Let $T = \struct {S, \tau}$ be a topological space.

Then $T = \struct {S, \tau}$ is compact if and only if $\tau$ has a basis $\BB$ such that:

from every cover of $S$ by elements of $\BB$, a finite subcover of $S$ can be selected.

Proof

Sufficient Condition

Let every open cover for $S$ have a finite subcover.

Let $\BB$ be a basis $\BB$.

Then every cover of $S$ by elements of $\BB$ is an open cover for $S$.

So:

from every cover of $S$ by elements of $\BB$, a finite subcover of $S$ can be selected.

$\Box$

Necessary Condition

Let $\tau$ have a basis $\BB$ such that:

from every cover of $S$ by elements of $\BB$, a finite subcover of $S$ can be selected.

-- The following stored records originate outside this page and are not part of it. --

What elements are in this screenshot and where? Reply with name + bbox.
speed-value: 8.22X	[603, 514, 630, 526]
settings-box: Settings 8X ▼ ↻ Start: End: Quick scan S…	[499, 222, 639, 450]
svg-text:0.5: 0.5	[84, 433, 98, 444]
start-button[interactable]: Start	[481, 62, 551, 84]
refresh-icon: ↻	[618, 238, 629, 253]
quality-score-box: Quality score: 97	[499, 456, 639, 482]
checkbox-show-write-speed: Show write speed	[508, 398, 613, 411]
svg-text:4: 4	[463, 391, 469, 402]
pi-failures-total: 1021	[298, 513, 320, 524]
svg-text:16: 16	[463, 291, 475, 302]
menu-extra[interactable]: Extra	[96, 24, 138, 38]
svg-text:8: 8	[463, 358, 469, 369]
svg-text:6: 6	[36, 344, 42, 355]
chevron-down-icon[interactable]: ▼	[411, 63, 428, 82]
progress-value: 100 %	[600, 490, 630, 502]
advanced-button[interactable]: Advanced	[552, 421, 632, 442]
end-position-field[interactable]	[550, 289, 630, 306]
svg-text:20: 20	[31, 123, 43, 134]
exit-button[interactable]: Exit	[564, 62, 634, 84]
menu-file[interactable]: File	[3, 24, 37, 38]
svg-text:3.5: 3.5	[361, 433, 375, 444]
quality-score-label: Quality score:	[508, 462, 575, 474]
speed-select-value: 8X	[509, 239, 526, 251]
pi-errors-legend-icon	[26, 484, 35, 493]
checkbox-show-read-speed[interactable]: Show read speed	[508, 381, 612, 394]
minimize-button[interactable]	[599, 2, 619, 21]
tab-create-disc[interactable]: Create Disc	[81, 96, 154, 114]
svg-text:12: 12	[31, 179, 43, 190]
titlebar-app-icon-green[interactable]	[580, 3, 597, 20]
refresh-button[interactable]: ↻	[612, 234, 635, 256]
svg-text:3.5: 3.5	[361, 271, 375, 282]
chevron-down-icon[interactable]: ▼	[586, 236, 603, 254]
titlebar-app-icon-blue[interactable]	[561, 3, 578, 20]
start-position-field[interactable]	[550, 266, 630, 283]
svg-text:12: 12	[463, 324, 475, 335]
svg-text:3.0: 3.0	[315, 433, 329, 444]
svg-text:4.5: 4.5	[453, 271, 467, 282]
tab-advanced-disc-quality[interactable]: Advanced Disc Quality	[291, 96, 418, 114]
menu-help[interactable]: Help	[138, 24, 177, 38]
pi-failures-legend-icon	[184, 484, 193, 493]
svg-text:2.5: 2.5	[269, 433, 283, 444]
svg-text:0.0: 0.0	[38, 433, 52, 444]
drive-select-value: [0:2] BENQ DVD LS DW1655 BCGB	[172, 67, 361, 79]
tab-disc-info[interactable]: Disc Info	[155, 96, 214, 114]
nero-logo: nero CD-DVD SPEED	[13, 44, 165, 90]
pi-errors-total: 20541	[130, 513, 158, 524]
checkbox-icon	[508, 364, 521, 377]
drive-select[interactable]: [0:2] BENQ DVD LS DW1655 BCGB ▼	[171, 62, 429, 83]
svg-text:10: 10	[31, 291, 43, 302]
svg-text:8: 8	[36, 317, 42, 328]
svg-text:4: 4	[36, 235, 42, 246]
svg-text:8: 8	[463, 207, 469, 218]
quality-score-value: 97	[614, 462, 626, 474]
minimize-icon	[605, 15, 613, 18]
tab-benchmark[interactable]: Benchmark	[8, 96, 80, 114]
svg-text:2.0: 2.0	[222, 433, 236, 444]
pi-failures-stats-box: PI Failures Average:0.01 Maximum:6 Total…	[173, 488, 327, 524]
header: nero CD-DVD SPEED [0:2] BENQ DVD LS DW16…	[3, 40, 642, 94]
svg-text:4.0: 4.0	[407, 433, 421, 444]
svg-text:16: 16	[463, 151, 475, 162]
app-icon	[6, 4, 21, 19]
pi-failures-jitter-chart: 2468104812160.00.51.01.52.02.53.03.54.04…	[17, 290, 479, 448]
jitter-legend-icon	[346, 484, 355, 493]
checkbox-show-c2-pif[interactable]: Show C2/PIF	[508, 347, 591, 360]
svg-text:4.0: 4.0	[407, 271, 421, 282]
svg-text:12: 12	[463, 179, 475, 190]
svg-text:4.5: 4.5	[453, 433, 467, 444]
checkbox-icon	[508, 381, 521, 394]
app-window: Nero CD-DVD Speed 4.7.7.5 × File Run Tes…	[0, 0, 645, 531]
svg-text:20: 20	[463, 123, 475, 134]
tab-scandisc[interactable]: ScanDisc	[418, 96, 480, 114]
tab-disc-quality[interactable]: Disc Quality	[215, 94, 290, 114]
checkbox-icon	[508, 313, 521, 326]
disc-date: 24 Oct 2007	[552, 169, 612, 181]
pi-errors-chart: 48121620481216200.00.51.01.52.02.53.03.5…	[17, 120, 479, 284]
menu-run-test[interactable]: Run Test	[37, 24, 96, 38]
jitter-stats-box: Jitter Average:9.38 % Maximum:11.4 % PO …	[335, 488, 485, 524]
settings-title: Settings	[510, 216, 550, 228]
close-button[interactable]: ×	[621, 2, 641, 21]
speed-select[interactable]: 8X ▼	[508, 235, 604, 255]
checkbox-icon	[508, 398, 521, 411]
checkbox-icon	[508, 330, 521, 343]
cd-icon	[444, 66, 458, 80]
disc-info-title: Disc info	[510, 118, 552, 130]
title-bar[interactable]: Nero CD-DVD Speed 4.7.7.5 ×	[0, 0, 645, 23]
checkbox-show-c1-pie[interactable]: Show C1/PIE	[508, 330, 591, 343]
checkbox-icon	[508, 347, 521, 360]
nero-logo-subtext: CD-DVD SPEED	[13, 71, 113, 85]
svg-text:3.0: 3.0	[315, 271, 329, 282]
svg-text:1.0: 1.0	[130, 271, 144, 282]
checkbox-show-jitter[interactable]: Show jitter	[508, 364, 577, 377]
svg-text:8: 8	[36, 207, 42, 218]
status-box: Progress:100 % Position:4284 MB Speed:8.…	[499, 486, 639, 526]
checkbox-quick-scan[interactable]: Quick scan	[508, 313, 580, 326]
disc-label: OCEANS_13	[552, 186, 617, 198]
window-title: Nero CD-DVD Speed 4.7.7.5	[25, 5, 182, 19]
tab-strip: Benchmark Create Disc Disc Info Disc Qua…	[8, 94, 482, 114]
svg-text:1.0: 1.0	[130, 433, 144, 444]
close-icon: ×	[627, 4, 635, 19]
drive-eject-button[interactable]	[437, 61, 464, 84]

Let $\AA$ be an open cover of $S$.

Let $f: \AA \to \powerset B$ be the mapping defined by:

$\forall A \in \AA : \map f A = \set{B \in \BB : B \subseteq A}$

Since each element of $\AA$ is open:

$A = \bigcup \map f A$ for each $A \in \AA$.

Let $\AA' = \bigcup f \sqbrk {\AA}$.

Then $\AA'$ is an cover of $S$ by elements of $\BB$

By the premise, $\AA'$ has a finite subset $\FF'$ that covers $S$.

Let $g: \FF' \to \AA$ be the map each element of $\FF'$ to an element of $\AA$ that contains it.

Note that since $\FF'$ is finite, this does not require the Axiom of Choice.

Let $\FF = g \sqbrk {\FF'}$.

Then $\FF$ is a finite subcover of $\AA$.

It follows that every open cover of $S$ has a finite subcover of $S$.

$\blacksquare$